It's peanut butter jelly time, peanut butter je---err Perkins and Jefferson, Perkins and Jefferson.


----------



## aquaitious (Jun 11, 2002)

Wow, they just bailed RJeff out.


----------



## Premier (Oct 30, 2003)

*Re: Game 38: Celtics (15-23) vs. Nets (21-15)*

What a horrible call.

Pierce didn't even touch RJ.


----------



## aquaitious (Jun 11, 2002)

*Re: Game 38: Celtics (15-23) vs. Nets (21-15)*



Premier said:


> What a horrible call.
> 
> *Pierce didn't even touch RJ.*



Thanks Tommy.

Why can't we hit free throws?


----------



## aquaitious (Jun 11, 2002)

Wow, Vince just _threw_ it up over Perk.


----------



## aquaitious (Jun 11, 2002)

:rofl:

Tommy:

"He looked like a Christmas Tree with all the Nets hanging on him."
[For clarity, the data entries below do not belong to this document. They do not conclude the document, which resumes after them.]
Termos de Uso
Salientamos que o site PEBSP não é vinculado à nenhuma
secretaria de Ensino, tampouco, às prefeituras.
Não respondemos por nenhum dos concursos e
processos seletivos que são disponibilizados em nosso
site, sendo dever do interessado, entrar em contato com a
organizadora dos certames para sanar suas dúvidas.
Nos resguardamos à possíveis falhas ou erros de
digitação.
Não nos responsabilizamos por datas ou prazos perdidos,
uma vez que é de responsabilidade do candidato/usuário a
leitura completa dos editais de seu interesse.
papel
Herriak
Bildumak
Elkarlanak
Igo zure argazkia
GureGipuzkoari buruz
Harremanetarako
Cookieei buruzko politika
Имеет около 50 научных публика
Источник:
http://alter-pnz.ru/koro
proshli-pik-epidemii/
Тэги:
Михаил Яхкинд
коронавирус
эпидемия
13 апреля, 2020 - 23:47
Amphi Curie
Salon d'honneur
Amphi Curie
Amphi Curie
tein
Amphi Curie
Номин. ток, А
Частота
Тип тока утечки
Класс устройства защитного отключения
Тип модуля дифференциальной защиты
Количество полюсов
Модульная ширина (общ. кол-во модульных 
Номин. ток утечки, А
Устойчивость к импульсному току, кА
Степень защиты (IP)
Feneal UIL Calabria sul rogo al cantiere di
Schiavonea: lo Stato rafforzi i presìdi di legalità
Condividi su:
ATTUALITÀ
Jefferson got quadruple teamed.


----------



## Premier (Oct 30, 2003)

*Re: Game 38: Celtics (15-23) vs. Nets (21-15)*

Perkins offensive rebound off the Pierce miss and Kendrick puts it back.


----------



## aquaitious (Jun 11, 2002)

I.Love.Perkins.


----------



## aquaitious (Jun 11, 2002)

I.Love.Jefferson.


----------



## Premier (Oct 30, 2003)

*Re: Game 38: Celtics (15-23) vs. Nets (21-15)*

Nice lob pass from Delonte to Jefferson.

Al hits it and draws the foul. Up four (and possibly five) with less than 1:30 left.


----------



## aquaitious (Jun 11, 2002)

Perkins


----------



## aquaitious (Jun 11, 2002)

Jefferson


----------



## Premier (Oct 30, 2003)

*Re: Game 38: Celtics (15-23) vs. Nets (21-15)*

****.

Jason Kidd hits a three and Paul Pierce fouls him. Kidd misses the free throw.
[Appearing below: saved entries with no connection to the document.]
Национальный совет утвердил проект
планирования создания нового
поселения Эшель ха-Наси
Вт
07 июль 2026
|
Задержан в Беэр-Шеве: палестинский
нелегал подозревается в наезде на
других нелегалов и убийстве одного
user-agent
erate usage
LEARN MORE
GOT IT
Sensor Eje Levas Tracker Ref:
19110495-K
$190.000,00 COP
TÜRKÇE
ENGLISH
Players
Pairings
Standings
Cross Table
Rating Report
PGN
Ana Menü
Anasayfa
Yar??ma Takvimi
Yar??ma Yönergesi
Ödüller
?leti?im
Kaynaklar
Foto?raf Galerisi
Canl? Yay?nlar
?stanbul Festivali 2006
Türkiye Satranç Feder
Up one with 34 seconds left. Turnovers may cost us the game.


----------



## aquaitious (Jun 11, 2002)

Bull**** call on Pierce.

Kidd jumped to the side to hit the 3 and 1.


----------



## Causeway (May 18, 2005)

aquaitious said:


> I.Love.Jefferson.


 :banana:


----------



## aquaitious (Jun 11, 2002)

*Re: Game 38: Celtics (15-23) vs. Nets (21-15)*



Premier said:


> ****.
> 
> Jason Kidd hits a three and Paul Pierce fouls him. Kidd misses the free throw.
> 
> Up one with 34 seconds left. Turnovers may cost us the game.
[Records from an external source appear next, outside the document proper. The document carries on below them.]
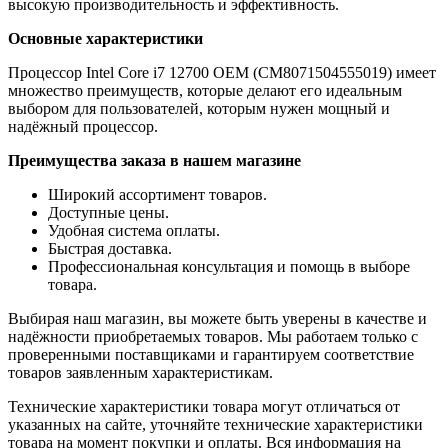
высокую производительность и эффективность.
Основные характеристики
Процессор Intel Core i7 12700 OEM (CM8071504555019) имеет
множество преимуществ, которые делают его идеальным
выбором для пользователей, которым нужен мощный и
надёжный процессор.
Преимущества заказа в нашем магазине
Широкий ассортимент товаров.
Доступные цены.
Удобная система оплаты.
Быстрая доставка.
Профессиональная консультация и помощь в выборе
товара.
Выбирая наш магазин, вы можете быть уверены в качестве и
надёжности приобретаемых товаров. Мы работаем только с
проверенными поставщиками и гарантируем соответствие
товаров заявленным характеристикам.
Технические характеристики товара могут отличаться от
указанных на сайте, уточняйте технические характеристики
товара на момент покупки и оплаты. Вся информация на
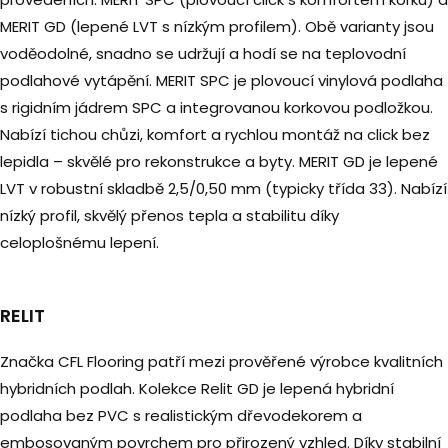
MERIT GD (lepené LVT s nízkým profilem). Obě varianty jsou
voděodolné, snadno se udržují a hodí se na teplovodní
podlahové vytápění. MERIT SPC je plovoucí vinylová podlaha
s rigidním jádrem SPC a integrovanou korkovou podložkou.
Nabízí tichou chůzi, komfort a rychlou montáž na click bez
lepidla – skvělé pro rekonstrukce a byty. MERIT GD je lepené
LVT v robustní skladbě 2,5/0,50 mm (typicky třída 33). Nabízí
nízký profil, skvělý přenos tepla a stabilitu díky
celoplošnému lepení.
RELIT
Značka CFL Flooring patří mezi prověřené výrobce kvalitních
hybridních podlah. Kolekce Relit GD je lepená hybridní
podlaha bez PVC s realistickým dřevodekorem a
embosovaným povrchem pro přirozený vzhled. Díky stabilní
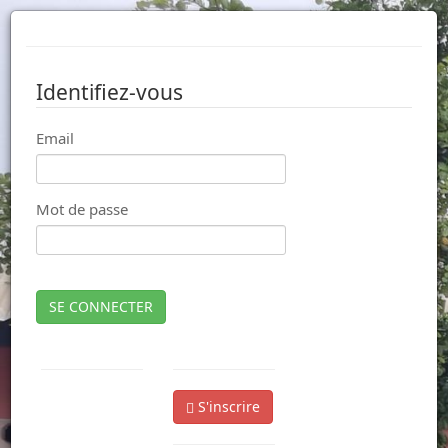
Identifiez-vous
Email
Mot de passe
SE CONNECTER
S'inscrire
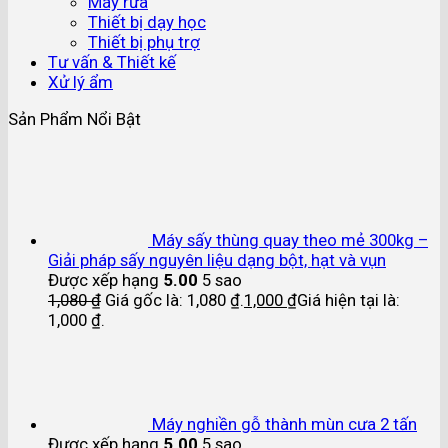
Máy rửa
Thiết bị dạy học
Thiết bị phụ trợ
Tư vấn & Thiết kế
Xử lý ẩm
Sản Phẩm Nổi Bật
Máy sấy thùng quay theo mẻ 300kg –
Giải pháp sấy nguyên liệu dạng bột, hạt và vụn
Được xếp hạng
5.00
5 sao
1,080
₫
Giá gốc là: 1,080 ₫.
1,000
₫
Giá hiện tại là:
1,000 ₫.
Máy nghiền gỗ thành mùn cưa 2 tấn
Được xếp hạng
5.00
5 sao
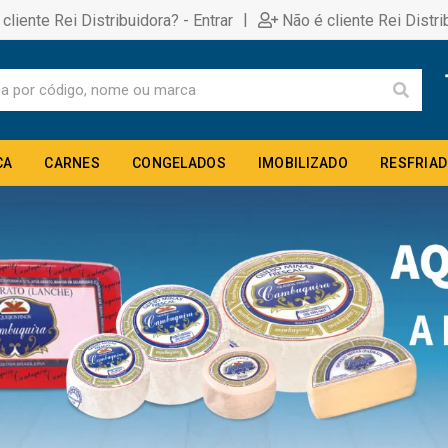
|
 cliente Rei Distribuidora? - Entrar
Não é cliente Rei Distri
CA
CARNES
CONGELADOS
IMOBILIZADO
RESFRIA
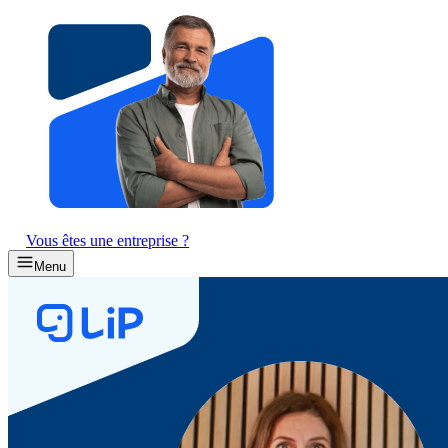
Vous êtes une entreprise ?
Menu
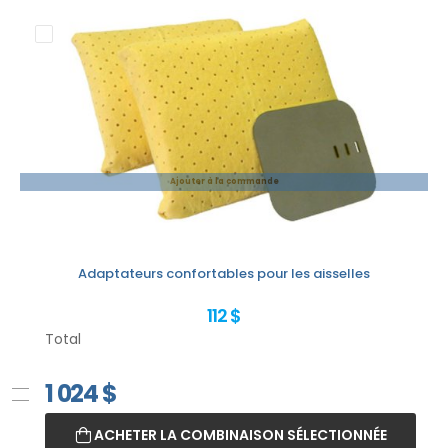
Ajouter à la commande
Adaptateurs confortables pour les aisselles
112 $
Total
1 024
$
ACHETER LA COMBINAISON SÉLECTIONNÉE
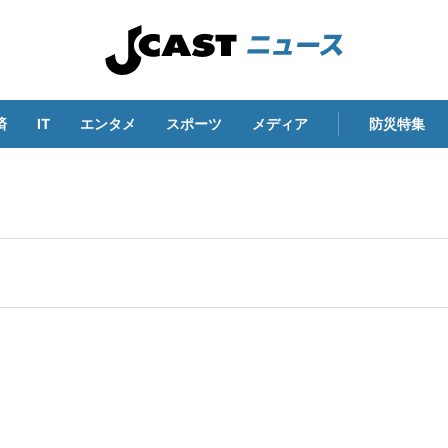
済
IT
エンタメ
スポーツ
メディア
防災特集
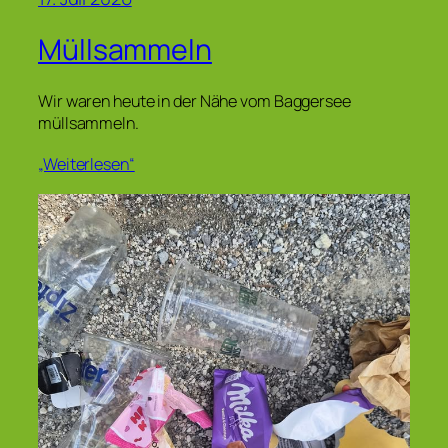
Müllsammeln
Wir waren heute in der Nähe vom Baggersee
müllsammeln.
„Weiterlesen“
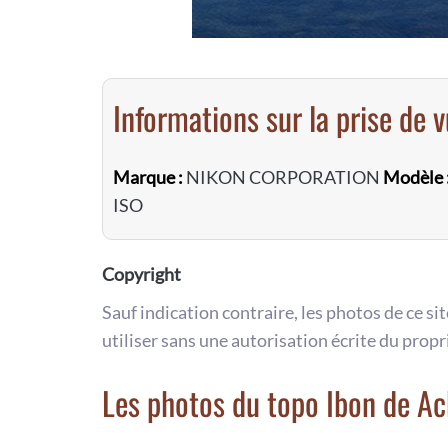
Informations sur la prise de 
Marque :
NIKON CORPORATION
Modèle 
ISO
Copyright
Sauf indication contraire, les photos de ce si
utiliser sans une autorisation écrite du propr
Les photos du topo Ibon de Ac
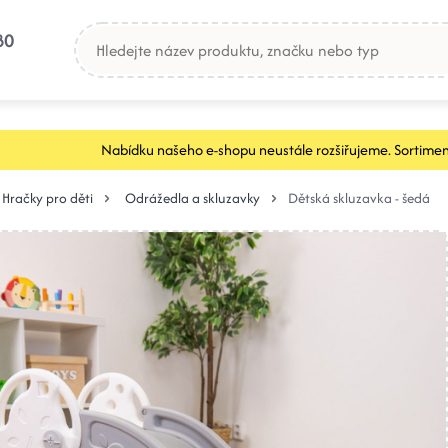
80
Nabídku našeho e-shopu neustále rozšiřujeme. Sortimen
Hračky pro děti
Odrážedla a skluzavky
Dětská skluzavka - šedá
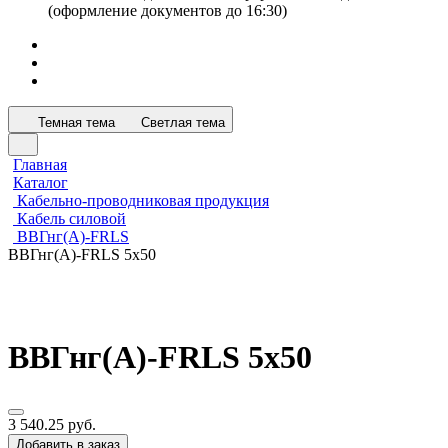
(оформление документов до 16:30)
Темная тема
Светлая тема
Главная
Каталог
Кабельно-проводниковая продукция
Кабель силовой
ВВГнг(А)-FRLS
ВВГнг(А)-FRLS 5х50
ВВГнг(А)-FRLS 5х50
3 540.25 руб.
Добавить в заказ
Don't forget that we missed 74 free throws.


----------



## Premier (Oct 30, 2003)

*Re: Game 38: Celtics (15-23) vs. Nets (21-15)*

Up one (97-96).

New Jersey ball.

12.3 seconds left.

Timeout.


----------



## aquaitious (Jun 11, 2002)

Carter will hit the shot.


----------



## aquaitious (Jun 11, 2002)

aquaitious said:


> Carter will hit the shot.


I'm wrong, HELL YES.


----------



## Premier (Oct 30, 2003)

*Re: Game 38: Celtics (15-23) vs. Nets (21-15)*

Game over.

Good night and good luck.


----------



## Causeway (May 18, 2005)

aquaitious said:


> Carter will hit the shot.


NOPE!!!


----------



## Causeway (May 18, 2005)

nice one! we have lost the most games in the NBA by 5 points or less. Time to win some...


----------



## aquaitious (Jun 11, 2002)

Carters Choke


----------



## ZÆ (Aug 1, 2005)

good game

but we'll get u guys tomarrow


----------



## Premier (Oct 30, 2003)

Game over. Celtics win 99-96.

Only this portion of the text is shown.